Tranexamic acid and aminocaproic acid

"Critically evaluate the use of tranexamic acid" is not a CICM Second Part SAQ at the time of writing (in April 2021), for reasons which may be entirely accidental. Certainly, trainees have been asked questions with much less clinical relevance. It has already appeared as a sub-section in several questions about trauma (Question 16 from the second paper of 2015) resuscitating the bleeding cardiothoracic catastrophe (Question 4 from the first paper of 2001) as well as in the First Part exam (Question 4 from the first paper of 2013). It is therefore only a matter of time before the unblinking alien gaze of the examiners falls upon it. 
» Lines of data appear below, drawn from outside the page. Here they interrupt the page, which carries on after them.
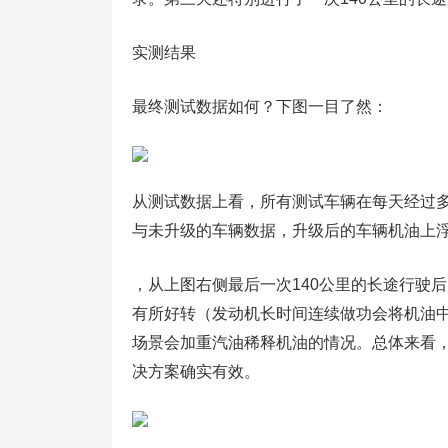
实测结果
最终测试数据如何？下图一目了然：
从测试数据上看，所有测试车辆在每天经过
与未升级的车辆数据，升级后的车辆机油上
，从上图右侧最后一次140公里的长途行驶
有所好转（发动机长时间连续做功会将机油
场景会加重汽油稀释机油的情况。总体来看
决方案确实有效。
Pharmacological properties of tranexamic acid

Without trespassing overmuch into primary exam territory, some sort of brief pharmacological rundown is probably called for here, as otherwise it would feel wrong to keep prescribing something when you don't have a clear idea of what it does. It's not exactly novel or exotic (we've had this stuff since 1962). In brief summary:

Class Serine protease inhibitor
Chemistry Monocarboxylic acid (a synthetic derivative of the amino acid lysine)
Routes of administration IV, nebulised, topical, oral
Absorption 50% absorbed from the GI tract; bioavailability is about 30-35%. Most of it is not metabolised.
Solubility pKa of 10.22; highly water soluble, but minimally fat-soluble
Distribution VOD = 0.18 L/kg; minimally protein bound (3%, all of which is accounted for by its binding to plasminogen). After some loading (eg. several doses over 24-36 hrs), enough of it distributes to the tissues to continue having a sustained antifibrinolytic effect for many hours.
Target receptor Plasminogen
Metabolism Minimally metabolised
Elimination 95% of the dose is excreted unchanged in the kidneys; half-life is 2 hours
Time course of action Relatively short-acting, very rapid onset of effect
Mechanism of action Competitive inhibitor of plasminogen activation (by binding to the 5-lysine site on plasminogen). This inhibts the formation of plasmin and displaces plasminogen from the surface of fibrin.
Clinical effects Prevents the breakdown of fibrin, thus maintaing clot integrity. Numerous other effects (as it also inhibits other proteases), as well as indirect effects via plasminogen inhibition (eg. on complement activation, where by reducing plasmin activity it reduces the consumption of C1 esterase inhibitor)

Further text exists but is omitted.